Problem description
Gather every line of the entries that includes the word "Columbus".

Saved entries
#####

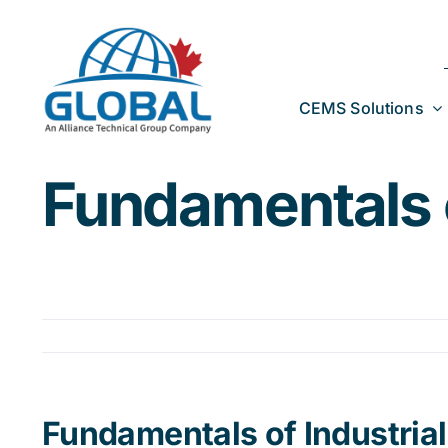
Skip
to
content
CEMS Solutions
Fundamentals o
Fundamentals of Industria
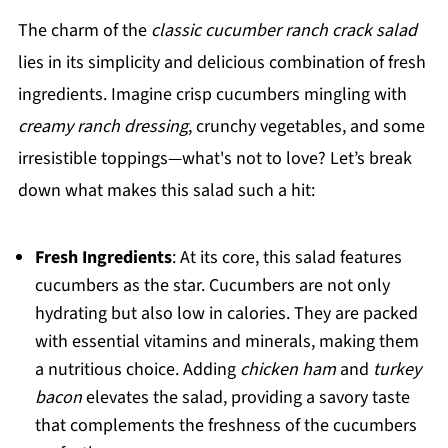
The charm of the
classic cucumber ranch crack salad
lies in its simplicity and delicious combination of fresh
ingredients. Imagine crisp cucumbers mingling with
creamy ranch dressing
, crunchy vegetables, and some
irresistible toppings—what's not to love? Let’s break
down what makes this salad such a hit:
Fresh Ingredients
: At its core, this salad features
cucumbers as the star. Cucumbers are not only
hydrating but also low in calories. They are packed
with essential vitamins and minerals, making them
a nutritious choice. Adding
chicken ham
and
turkey
bacon
elevates the salad, providing a savory taste
that complements the freshness of the cucumbers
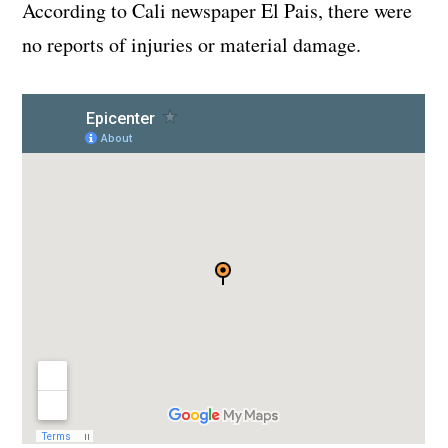
According to Cali newspaper El Pais, there were
no reports of injuries or material damage.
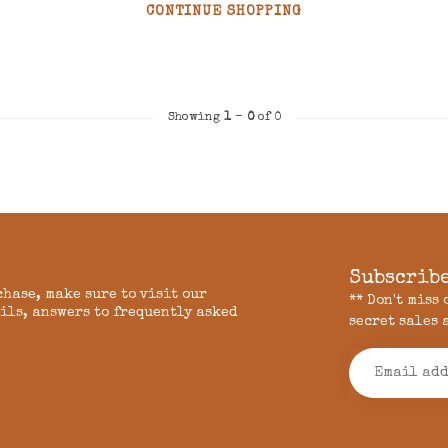
CONTINUE SHOPPING
Showing
1
-
0
of 0
Subscribe
chase, make sure to visit our
** Don't miss
ils, answers to frequently asked
secret sales 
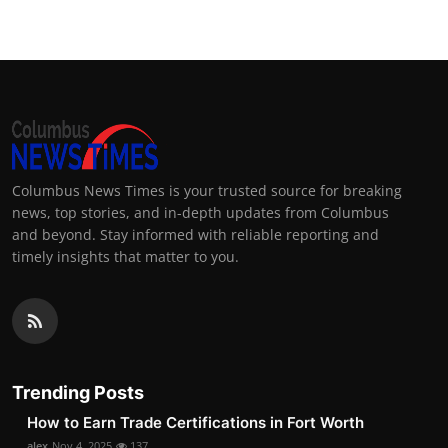
Columbus News Times is your trusted source for breaking
news, top stories, and in-depth updates from Columbus
and beyond. Stay informed with reliable reporting and
timely insights that matter to you.
Trending Posts
How to Earn Trade Certifications in Fort Worth
alex
Nov 4, 2025
137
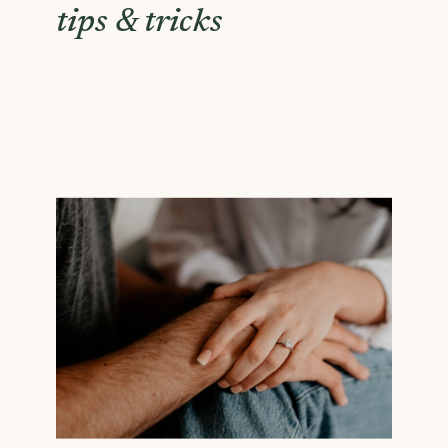
tips & tricks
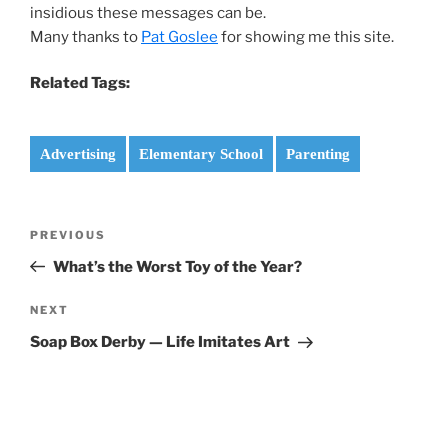
insidious these messages can be.
Many thanks to
Pat Goslee
for showing me this site.
Related Tags:
Advertising
Elementary School
Parenting
Post
Previous
PREVIOUS
navigation
Post
What’s the Worst Toy of the Year?
Next
NEXT
Post
Soap Box Derby — Life Imitates Art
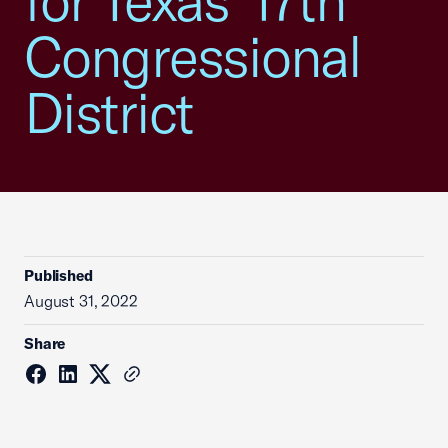
for Texas’ 17th
Congressional
District
Published
August 31, 2022
Share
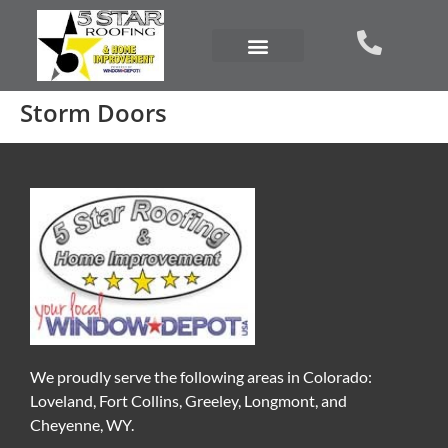
Storm Doors
We proudly serve the following areas in Colorado:
Loveland, Fort Collins, Greeley, Longmont, and
Cheyenne, WY.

#####

Solution to the exercise
Columbus News Times is your trusted source for breaking
news, top stories, and in-depth updates from Columbus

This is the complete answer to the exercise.